Abstract 3849: HNO Induces a Disulfide Bond Between Cysteine Residues on Actin (Cys 257) and Tropomyosin (Cys 190) Increasing Cardiac Force Development: A Novel, Redox-based Mechanism for Contractile Regulation
Background: Nitroxyl (HNO) donors increase cardiac inotropy via combined enhancement of SR Ca2+ cycling and myofilament sensitization to Ca2+. HNO reacts with thiols, but the critical -SH targets on the myofilaments are currently unknown.
Aims: Using rat cardiac trabeculae and a new mass spectrometry capture technique based on a modified biotin switch assay, we have identified the sites and the nature of the myofilament modification induced by the novel 1-nitrosocyclohexylacetate (NCA) (a pure HNO releaser) and for comparison the prototypic Angeli’s (AS).

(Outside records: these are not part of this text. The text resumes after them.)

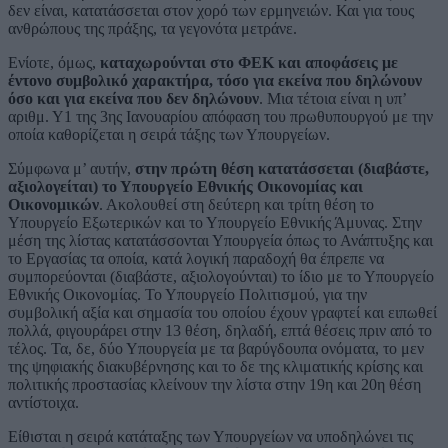
δεν είναι, κατατάσσεται στον χορό των ερμηνειών. Και για τους
ανθρώπους της πράξης, τα γεγονότα μετράνε.
Ενίοτε, όμως,
καταχωρούνται στο ΦΕΚ και αποφάσεις με
έντονο συμβολικό χαρακτήρα, τόσο για εκείνα που δηλώνουν
όσο και για εκείνα που δεν δηλώνουν
. Μια τέτοια είναι η υπ’
αριθμ. Υ1 της 3ης Ιανουαρίου απόφαση του πρωθυπουργού με την
οποία καθορίζεται η σειρά τάξης των Υπουργείων.
Σύμφωνα μ’ αυτήν,
στην πρώτη θέση κατατάσσεται (διαβάστε,
αξιολογείται) το Υπουργείο Εθνικής Οικονομίας και
Οικονομικών
. Ακολουθεί στη δεύτερη και τρίτη θέση το
Υπουργείο Εξωτερικών και το Υπουργείο Εθνικής Άμυνας. Στην
μέση της λίστας κατατάσσονται Υπουργεία όπως το Ανάπτυξης και
το Εργασίας τα οποία, κατά λογική παραδοχή θα έπρεπε να
συμπορεύονται (διαβάστε, αξιολογούνται) το ίδιο με το Υπουργείο
Eθνικής Οικονομίας. Το Υπουργείο Πολιτισμού, για την
συμβολική αξία και σημασία του οποίου έχουν γραφτεί και ειπωθεί
πολλά, φιγουράρει στην 13 θέση, δηλαδή, επτά θέσεις πριν από το
τέλος. Τα, δε, δύο Υπουργεία με τα βαρύγδουπα ονόματα, το μεν
της ψηφιακής διακυβέρνησης και το δε της κλιματικής κρίσης και
πολιτικής προστασίας κλείνουν την λίστα στην 19η και 20η θέση
αντίστοιχα.
Είθισται η σειρά κατάταξης των Υπουργείων να υποδηλώνει τις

Results: In steady state activations, NCA (25 μM) increased maximal Ca2+ activated force (Fmax) and decreased [Ca2+]i required for 50% of activation (Ca50): Fmax was 123±18 vs. 95±5 mN/mm2 (p<0.05) and Ca50 0.42±0.01 vs. 0.57±0.03 μmol/L (p<0.004) without affecting cooperativity (Hill, 4.92±0.84 vs. 3.94±0.18, p=NS), confirming and expanding upon previous data obtained with AS. NCA action persisted after skinning, proving that NCA/HNO acts directly on the myofilaments. As expected, HNO action was reversed by the thiol reducing agent dithiotreitol (DTT, 5mM). Isolated rat cardiac myofibrils were exposed to NCA (25 μM), AS (500 μM) or controls; modified peptides were then captured and identified by LC/MS/MS. The analysis revealed sites of modification on tropomyosin (Cys 190) and actin (Cys 257) that were specific to NCA treatment (n=3). Western blot analysis of NCA-treated samples on non-reducing gels revealed higher molecular weight forms of tropomyosin and actin that were intermediate to their homodimeric forms which were lost with DTT treatment, indicating a heterodimer formation via disulphide bond.

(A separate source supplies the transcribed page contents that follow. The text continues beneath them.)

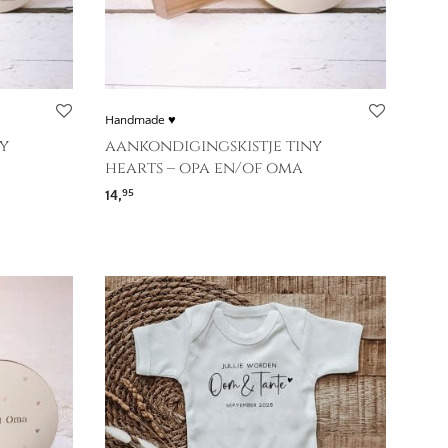
Handmade ♥
y
aankondigingskistje tiny
hearts – opa en/of oma
14,
95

Conclusions: We identified a disulfide bond between cysteine residues in actin and tropomyosin that is specifically induced by HNO. This likely correlates with HNO mediated increase in force development in skinned fibers. Here we propose a novel redox-based model in which HNO induced crosslinking of tropomyosin to the inner domain of actin imposes restraints on tropomyosin movement that bias its equilibrium position toward the Ca2+-activated state. This effect allows greater access for myosin binding after activation, thereby providing a mechanism for HNO enhanced myofilament response to Ca2+.
This research has received full or partial funding support from the American Heart Association, Mid-Atlantic Affiliate (Maryland, North Carolina, South Carolina, Virginia & Washington, DC).